++++ Data excerpts
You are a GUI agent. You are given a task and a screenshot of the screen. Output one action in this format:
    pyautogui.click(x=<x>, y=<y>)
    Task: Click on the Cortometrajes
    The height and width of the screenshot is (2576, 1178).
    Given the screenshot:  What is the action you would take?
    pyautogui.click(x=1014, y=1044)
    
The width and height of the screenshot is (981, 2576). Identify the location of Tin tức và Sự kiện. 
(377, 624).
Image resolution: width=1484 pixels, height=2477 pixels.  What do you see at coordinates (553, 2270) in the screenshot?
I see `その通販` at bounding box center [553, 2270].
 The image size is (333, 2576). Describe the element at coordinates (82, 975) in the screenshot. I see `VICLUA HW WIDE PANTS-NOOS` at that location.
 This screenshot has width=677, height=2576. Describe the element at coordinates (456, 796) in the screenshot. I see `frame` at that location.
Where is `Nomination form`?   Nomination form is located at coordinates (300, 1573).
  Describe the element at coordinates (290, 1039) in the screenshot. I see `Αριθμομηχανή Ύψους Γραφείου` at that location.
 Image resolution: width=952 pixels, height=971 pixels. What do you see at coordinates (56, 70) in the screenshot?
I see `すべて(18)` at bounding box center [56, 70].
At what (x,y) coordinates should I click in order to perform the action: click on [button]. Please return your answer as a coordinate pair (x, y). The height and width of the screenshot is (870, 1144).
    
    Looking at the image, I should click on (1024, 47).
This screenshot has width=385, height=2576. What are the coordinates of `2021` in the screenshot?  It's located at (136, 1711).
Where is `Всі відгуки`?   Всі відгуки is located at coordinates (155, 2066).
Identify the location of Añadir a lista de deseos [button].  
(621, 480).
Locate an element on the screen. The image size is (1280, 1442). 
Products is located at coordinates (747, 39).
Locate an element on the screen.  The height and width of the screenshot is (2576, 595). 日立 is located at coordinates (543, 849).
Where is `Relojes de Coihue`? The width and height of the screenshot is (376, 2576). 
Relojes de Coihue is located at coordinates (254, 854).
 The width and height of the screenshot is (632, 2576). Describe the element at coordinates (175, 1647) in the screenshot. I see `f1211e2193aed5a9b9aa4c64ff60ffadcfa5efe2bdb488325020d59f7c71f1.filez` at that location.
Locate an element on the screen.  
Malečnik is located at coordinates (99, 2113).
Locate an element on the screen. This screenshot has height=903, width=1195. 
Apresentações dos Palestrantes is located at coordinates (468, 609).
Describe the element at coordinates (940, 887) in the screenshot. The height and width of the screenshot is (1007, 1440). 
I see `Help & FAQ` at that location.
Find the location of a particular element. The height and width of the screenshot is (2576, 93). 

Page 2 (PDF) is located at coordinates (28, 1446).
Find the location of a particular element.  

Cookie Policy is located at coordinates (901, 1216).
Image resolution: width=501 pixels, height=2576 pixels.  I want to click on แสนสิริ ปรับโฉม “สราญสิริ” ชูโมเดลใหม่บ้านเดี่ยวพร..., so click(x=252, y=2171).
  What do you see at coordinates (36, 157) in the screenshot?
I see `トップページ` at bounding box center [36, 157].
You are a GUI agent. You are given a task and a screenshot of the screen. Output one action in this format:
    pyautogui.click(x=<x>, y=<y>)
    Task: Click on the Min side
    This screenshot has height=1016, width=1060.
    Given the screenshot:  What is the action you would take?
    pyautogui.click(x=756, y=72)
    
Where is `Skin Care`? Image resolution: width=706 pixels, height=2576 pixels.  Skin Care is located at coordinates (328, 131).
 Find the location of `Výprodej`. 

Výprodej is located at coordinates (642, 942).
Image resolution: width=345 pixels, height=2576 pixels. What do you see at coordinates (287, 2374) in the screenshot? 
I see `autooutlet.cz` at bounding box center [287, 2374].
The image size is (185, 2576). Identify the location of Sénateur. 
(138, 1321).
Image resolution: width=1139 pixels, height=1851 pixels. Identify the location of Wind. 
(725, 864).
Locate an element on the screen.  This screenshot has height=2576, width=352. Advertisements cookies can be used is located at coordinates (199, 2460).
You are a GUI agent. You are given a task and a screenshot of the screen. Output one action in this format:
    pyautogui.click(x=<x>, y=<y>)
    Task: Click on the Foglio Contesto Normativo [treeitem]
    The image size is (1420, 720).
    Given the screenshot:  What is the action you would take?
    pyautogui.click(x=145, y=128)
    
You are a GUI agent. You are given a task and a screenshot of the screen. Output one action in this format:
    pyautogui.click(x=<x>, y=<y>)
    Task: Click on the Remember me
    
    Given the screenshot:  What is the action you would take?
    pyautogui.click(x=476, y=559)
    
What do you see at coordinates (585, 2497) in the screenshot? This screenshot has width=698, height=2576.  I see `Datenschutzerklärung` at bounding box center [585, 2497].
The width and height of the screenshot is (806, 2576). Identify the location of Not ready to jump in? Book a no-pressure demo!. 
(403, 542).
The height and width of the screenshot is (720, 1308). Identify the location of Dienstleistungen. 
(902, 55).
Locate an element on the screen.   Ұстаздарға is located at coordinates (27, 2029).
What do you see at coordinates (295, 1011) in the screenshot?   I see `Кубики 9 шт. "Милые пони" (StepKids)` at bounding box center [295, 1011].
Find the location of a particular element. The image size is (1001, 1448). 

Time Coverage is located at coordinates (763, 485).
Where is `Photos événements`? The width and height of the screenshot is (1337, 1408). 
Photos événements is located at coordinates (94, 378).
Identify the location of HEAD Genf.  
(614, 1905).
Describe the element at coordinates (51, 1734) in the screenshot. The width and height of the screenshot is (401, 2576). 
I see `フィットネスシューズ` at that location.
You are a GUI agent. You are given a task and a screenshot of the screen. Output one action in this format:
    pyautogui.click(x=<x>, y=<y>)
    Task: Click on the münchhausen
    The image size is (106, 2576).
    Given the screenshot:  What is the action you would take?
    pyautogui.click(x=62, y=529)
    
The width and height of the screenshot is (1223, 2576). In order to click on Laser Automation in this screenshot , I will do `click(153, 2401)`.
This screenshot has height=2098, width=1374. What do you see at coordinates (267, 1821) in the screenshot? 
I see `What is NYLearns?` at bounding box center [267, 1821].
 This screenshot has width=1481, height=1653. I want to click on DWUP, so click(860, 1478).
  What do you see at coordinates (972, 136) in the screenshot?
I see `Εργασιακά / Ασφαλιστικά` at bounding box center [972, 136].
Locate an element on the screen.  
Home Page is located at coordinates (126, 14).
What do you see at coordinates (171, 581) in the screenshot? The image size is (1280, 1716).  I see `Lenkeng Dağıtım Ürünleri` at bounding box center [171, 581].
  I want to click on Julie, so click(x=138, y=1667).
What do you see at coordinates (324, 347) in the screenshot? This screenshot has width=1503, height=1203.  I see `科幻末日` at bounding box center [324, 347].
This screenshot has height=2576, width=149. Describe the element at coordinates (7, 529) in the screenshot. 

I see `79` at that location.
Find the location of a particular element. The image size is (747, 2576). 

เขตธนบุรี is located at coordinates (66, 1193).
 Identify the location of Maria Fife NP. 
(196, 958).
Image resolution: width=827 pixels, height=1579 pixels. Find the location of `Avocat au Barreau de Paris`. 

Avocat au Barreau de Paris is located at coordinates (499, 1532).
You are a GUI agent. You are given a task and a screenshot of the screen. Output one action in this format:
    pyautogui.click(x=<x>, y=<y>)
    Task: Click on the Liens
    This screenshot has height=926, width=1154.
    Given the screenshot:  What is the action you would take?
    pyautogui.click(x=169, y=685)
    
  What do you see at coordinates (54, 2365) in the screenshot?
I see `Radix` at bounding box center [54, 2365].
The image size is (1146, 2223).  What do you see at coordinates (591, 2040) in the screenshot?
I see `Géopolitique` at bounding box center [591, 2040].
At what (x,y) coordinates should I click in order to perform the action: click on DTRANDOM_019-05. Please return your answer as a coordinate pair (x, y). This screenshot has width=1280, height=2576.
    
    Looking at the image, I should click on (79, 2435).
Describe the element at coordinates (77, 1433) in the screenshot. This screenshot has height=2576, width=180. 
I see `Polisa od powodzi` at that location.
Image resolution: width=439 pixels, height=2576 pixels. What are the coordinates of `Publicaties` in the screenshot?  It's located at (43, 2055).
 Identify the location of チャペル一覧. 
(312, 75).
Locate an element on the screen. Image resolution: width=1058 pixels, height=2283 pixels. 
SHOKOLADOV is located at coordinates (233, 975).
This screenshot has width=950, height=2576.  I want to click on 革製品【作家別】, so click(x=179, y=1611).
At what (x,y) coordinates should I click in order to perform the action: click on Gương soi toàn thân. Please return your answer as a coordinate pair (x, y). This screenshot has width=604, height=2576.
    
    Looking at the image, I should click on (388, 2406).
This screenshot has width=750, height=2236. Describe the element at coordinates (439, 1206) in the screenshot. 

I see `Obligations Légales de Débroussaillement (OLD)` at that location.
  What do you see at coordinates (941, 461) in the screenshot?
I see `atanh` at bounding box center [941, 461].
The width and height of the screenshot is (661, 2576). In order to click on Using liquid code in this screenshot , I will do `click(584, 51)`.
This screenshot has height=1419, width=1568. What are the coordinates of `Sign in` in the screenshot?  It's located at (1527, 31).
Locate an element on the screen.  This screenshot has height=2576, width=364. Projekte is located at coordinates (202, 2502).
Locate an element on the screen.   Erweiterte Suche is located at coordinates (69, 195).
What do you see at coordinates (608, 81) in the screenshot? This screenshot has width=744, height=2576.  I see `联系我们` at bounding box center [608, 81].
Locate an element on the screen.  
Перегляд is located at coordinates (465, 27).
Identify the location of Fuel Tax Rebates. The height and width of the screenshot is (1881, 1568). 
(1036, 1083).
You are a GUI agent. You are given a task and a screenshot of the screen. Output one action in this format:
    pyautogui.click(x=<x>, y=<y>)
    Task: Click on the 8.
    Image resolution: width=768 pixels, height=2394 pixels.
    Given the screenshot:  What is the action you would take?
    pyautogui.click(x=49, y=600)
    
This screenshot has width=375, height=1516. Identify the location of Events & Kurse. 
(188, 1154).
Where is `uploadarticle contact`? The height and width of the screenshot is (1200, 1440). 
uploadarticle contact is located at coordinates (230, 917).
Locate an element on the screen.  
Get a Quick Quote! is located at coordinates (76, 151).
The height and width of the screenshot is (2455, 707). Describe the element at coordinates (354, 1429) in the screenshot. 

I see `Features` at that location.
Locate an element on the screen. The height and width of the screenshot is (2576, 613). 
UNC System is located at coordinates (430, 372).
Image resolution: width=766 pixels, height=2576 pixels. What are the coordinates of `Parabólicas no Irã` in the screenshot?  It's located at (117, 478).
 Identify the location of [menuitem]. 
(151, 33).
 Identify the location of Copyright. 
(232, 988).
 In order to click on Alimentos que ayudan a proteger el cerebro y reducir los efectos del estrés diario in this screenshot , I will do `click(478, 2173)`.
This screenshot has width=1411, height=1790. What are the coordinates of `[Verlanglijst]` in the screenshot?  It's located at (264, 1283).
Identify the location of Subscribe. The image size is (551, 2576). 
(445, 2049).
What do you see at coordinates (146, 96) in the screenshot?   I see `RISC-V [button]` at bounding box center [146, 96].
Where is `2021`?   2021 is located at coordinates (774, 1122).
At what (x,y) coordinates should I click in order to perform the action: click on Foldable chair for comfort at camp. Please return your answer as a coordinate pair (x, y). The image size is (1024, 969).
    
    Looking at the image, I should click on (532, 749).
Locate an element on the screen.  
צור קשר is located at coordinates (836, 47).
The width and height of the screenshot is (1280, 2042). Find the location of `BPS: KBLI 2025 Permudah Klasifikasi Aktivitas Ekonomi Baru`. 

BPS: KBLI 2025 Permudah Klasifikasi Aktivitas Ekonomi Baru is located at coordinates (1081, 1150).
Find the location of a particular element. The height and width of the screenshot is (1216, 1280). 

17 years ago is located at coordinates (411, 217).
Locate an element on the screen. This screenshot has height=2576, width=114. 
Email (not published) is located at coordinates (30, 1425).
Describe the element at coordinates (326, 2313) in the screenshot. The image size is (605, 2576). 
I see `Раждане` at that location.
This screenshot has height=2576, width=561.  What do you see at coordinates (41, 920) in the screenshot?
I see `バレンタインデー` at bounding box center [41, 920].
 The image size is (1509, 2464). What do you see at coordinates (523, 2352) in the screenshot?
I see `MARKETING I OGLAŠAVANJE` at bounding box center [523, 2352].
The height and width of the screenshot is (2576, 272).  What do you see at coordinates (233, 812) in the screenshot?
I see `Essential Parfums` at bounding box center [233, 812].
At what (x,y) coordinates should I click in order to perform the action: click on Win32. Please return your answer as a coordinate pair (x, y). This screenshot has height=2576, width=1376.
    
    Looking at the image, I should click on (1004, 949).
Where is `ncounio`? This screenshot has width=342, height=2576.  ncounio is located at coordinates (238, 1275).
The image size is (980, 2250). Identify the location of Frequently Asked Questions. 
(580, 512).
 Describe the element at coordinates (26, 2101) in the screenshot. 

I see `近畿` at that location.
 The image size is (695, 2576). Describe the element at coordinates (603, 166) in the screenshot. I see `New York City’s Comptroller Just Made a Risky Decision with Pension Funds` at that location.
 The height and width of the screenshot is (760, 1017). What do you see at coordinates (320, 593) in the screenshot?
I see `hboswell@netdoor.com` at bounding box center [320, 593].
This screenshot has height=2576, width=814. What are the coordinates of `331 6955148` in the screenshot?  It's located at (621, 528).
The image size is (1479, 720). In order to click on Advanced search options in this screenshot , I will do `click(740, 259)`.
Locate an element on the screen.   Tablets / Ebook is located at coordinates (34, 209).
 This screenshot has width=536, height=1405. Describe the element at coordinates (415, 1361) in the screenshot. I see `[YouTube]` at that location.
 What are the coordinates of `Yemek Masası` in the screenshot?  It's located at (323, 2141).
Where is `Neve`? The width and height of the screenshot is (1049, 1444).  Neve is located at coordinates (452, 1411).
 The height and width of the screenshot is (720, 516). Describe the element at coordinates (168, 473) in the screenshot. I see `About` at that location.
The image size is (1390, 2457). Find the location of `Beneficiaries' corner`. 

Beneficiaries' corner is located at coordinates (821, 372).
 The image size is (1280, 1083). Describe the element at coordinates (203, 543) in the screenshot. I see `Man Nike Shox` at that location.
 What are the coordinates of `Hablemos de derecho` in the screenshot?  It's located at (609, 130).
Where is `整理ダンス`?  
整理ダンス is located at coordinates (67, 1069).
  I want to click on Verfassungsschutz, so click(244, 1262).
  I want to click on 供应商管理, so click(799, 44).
++++++++
- Task goal -
Copy word for word the stretch of entries above from the line that has "The image size is (185, 2576)." through the line that has "The image size is (106, 2576).", both ends included, and nothing outside it.

- Response box -
The image size is (185, 2576). Identify the location of Sénateur. 
(138, 1321).
Image resolution: width=1139 pixels, height=1851 pixels. Identify the location of Wind. 
(725, 864).
Locate an element on the screen.  This screenshot has height=2576, width=352. Advertisements cookies can be used is located at coordinates (199, 2460).
You are a GUI agent. You are given a task and a screenshot of the screen. Output one action in this format:
    pyautogui.click(x=<x>, y=<y>)
    Task: Click on the Foglio Contesto Normativo [treeitem]
    The image size is (1420, 720).
    Given the screenshot:  What is the action you would take?
    pyautogui.click(x=145, y=128)
    
You are a GUI agent. You are given a task and a screenshot of the screen. Output one action in this format:
    pyautogui.click(x=<x>, y=<y>)
    Task: Click on the Remember me
    
    Given the screenshot:  What is the action you would take?
    pyautogui.click(x=476, y=559)
    
What do you see at coordinates (585, 2497) in the screenshot? This screenshot has width=698, height=2576.  I see `Datenschutzerklärung` at bounding box center [585, 2497].
The width and height of the screenshot is (806, 2576). Identify the location of Not ready to jump in? Book a no-pressure demo!. 
(403, 542).
The height and width of the screenshot is (720, 1308). Identify the location of Dienstleistungen. 
(902, 55).
Locate an element on the screen.   Ұстаздарға is located at coordinates (27, 2029).
What do you see at coordinates (295, 1011) in the screenshot?   I see `Кубики 9 шт. "Милые пони" (StepKids)` at bounding box center [295, 1011].
Find the location of a particular element. The image size is (1001, 1448). 

Time Coverage is located at coordinates (763, 485).
Where is `Photos événements`? The width and height of the screenshot is (1337, 1408). 
Photos événements is located at coordinates (94, 378).
Identify the location of HEAD Genf.  
(614, 1905).
Describe the element at coordinates (51, 1734) in the screenshot. The width and height of the screenshot is (401, 2576). 
I see `フィットネスシューズ` at that location.
You are a GUI agent. You are given a task and a screenshot of the screen. Output one action in this format:
    pyautogui.click(x=<x>, y=<y>)
    Task: Click on the münchhausen
    The image size is (106, 2576).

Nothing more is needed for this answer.